The response should contain all of the records, copied exactly, and none of the images.

Top of DATA SECTION

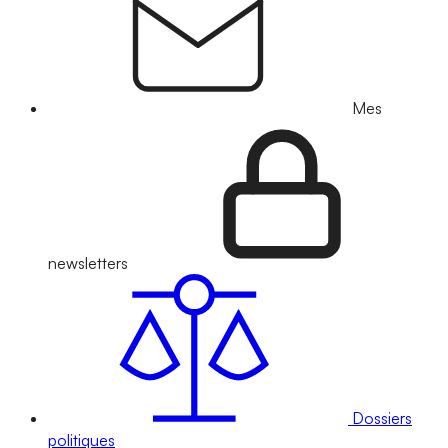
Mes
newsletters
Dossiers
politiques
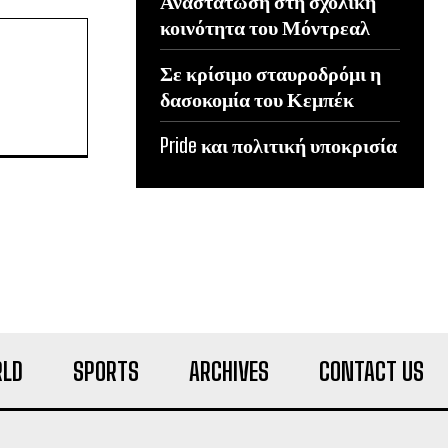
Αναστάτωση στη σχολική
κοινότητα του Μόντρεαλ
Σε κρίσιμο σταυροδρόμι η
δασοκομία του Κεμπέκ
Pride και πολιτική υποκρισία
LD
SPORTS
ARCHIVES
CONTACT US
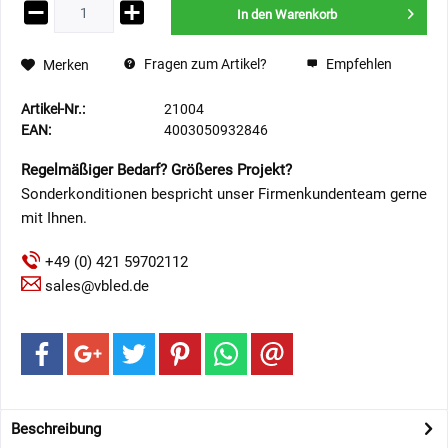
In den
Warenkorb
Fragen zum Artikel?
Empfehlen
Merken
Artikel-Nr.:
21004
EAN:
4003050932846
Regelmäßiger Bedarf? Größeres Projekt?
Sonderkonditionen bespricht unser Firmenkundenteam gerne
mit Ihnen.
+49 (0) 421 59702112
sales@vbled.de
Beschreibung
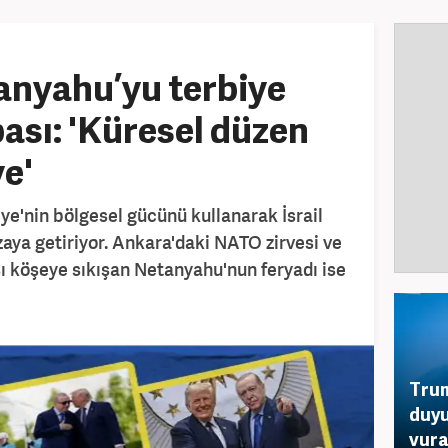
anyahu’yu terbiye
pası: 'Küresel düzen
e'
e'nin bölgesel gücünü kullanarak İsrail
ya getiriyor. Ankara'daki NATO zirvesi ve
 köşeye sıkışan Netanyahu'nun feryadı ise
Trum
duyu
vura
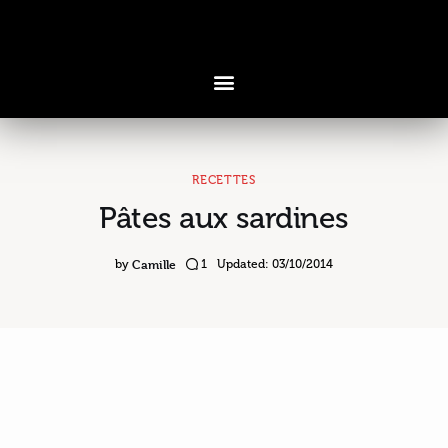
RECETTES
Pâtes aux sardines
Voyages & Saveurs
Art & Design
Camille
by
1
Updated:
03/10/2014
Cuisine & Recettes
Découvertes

Bottom of DATA SECTION

** ANSWER TO THIS PROBLEM **
Mes
newsletters
Dossiers
politiques
Αναστάτωση στη σχολική
κοινότητα του Μόντρεαλ
Σε κρίσιμο σταυροδρόμι η
δασοκομία του Κεμπέκ
Pride και πολιτική υποκρισία
LD
SPORTS
ARCHIVES
CONTACT US
In den
Warenkorb
Fragen zum Artikel?
Empfehlen
Merken
Artikel-Nr.:
21004
EAN:
4003050932846
Regelmäßiger Bedarf? Größeres Projekt?
Sonderkonditionen bespricht unser Firmenkundenteam gerne
mit Ihnen.
+49 (0) 421 59702112
sales@vbled.de
Beschreibung
anyahu’yu terbiye
pası: 'Küresel düzen
e'
e'nin bölgesel gücünü kullanarak İsrail
ya getiriyor. Ankara'daki NATO zirvesi ve
 köşeye sıkışan Netanyahu'nun feryadı ise
Trum
duyu
vura
RECETTES
Pâtes aux sardines
Voyages & Saveurs
Art & Design
Camille
by
1
Updated:
03/10/2014
Cuisine & Recettes
Découvertes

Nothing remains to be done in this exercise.